2 de setembro de 2013

O belo animal (#2)

Depois de ter defendido a tese de doutoramento era frequente ouvir: “Bom, deve ter-te saído um peso de cima!”. Ainda hoje há pessoas que fazem este comentário e eu fico sempre sem saber exactamente o que responder, porque (lamento informar…), não sei do que estão a falar.

Foi sem dúvida uma tarefa muitas vezes penosa e quase sempre solitária. O momento mais crítico de quem faz trabalho de investigação é saber quando parar. Na verdade, nunca se sabe muito bem, pelo que é fundamental manter o bom senso e impor limites a nós mesmos. Dizer: agora chega. Esse momento ocorre mais ou menos quando na nossa cabeça já se formou um embrião de pensamento. Ele está lá, sentimo-lo a fazer comichão no cérebro, só não sabemos como é que o havemos de parir. Inicialmente, o confronto com a folha em branco – seja ela um documento do word ou uma folha do caderno – é terrível. As palavras não conseguem dar forma ao pensamento, que resiste dentro de nós. Queremos dizer muito bem, lapidarmente, mas nunca conseguimos. Pelo menos, achamos que não.

Ora, uma das coisas que descobri foi a importância de escrever uma primeira versão à mão. Isso vale o que vale: agora, por exemplo, estou a escrever directamente no word e, muitas vezes, escrevo directamente e sem revisão, no blog. Mas a tese era uma coisa mais séria. Se me pusesse à espera que a Musa das Teses de Doutoramento me visitasse e brindasse com a sua inspiração estava bem lixada, por isso, o melhor era mesmo pôr mãos à obra e escrever, escrever, escrever, escrever. Com erros, omissões, rasuras, numa letra às vezes feia, usando cores, asteriscos e setas, procurando o papel certo, a caneta certa. Graças à fisicalidade desse acto, obrigava-me ao treino. E, ao seu ritmo, a tese ia saindo, quase sem percalços.

Haruki Murakami, em Auto-retrato do escritor enquanto corredor de fundo, faz um paralelo entre a sua carreira como escritor e o facto de ter decidido, um dia, praticar atletismo. Nunca tinha pensado propriamente nisso, mas o facto é que escrever e praticar uma modalidade física solitária (no meu caso, comecei pelo fitness) são actos semelhantes, porque ambos assentam no pressuposto da superação dos próprios limites. Pode-se, quer num caso, quer noutro, alimentar a ilusão de que se é dotado para X. Por exemplo, eu, durante muito tempo, alimentei a ilusão de que naturalmente tinha talento para a escrita. Talvez tenha. Mas esse talento nunca será nada se não o exercitar e treinar. Por outro lado, o que não falta é gente sem nenhuma aptidão especial para escrever – para além daquela básica e que consiste em organizar letras em frases perceptíveis – que persiste em escrever. Creio que o mesmo se aplica a qualquer arte: o mundo está cheio de maus romancistas, péssimos poetas, terríveis pintores, inenarráveis actores, e músicos horríveis que tiveram a audácia de não desistir. Se calhar, devíamos pôr os olhos no seu exemplo. E eu devia escrever, escrever, sem medo de errar: porque, no fim de contas, até se pode dar o acaso de acertar.

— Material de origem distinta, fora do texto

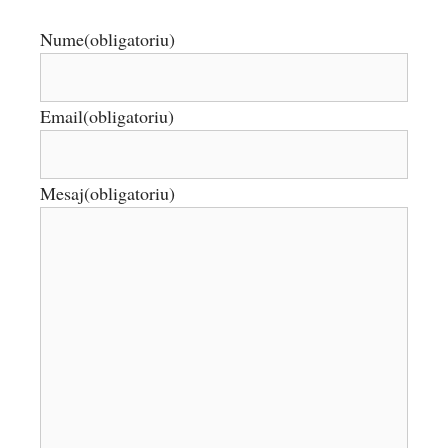
Nume
(obligatoriu)
Email
(obligatoriu)
Mesaj
(obligatoriu)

Quando as pessoas comentam que me deve ter saído um peso de cima quando defendi a tese, ignoram a lição mais valiosa que aprendi desde que descobri o belo animal que sou: o que é notável não é o peso sair de cima, é ter conseguido carregar com ele e pensar que ainda carregava com mais. Ou melhor: desejar que venha outro peso. Rapidamente!

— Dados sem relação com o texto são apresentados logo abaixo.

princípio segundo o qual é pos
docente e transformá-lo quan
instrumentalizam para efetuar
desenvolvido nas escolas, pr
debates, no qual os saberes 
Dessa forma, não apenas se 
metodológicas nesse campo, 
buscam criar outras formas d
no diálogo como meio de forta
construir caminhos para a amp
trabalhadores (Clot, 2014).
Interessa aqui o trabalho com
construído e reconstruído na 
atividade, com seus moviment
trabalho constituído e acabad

Bem sei. Tudo isto parece uma apologia da força interior, do valor do indivíduo e de patacoadas que tais. Garanto que não. Não vos quero converter a nada.


As minhas descobertas são apenas minhas e se as escrevo é na tentativa de apenas de explicar a mim própria quem sou, aos trinta e sete anos, neste ano da graça de dois mil e treze, preservando-me, para memória futura, se algum dia me voltar a perder de mim.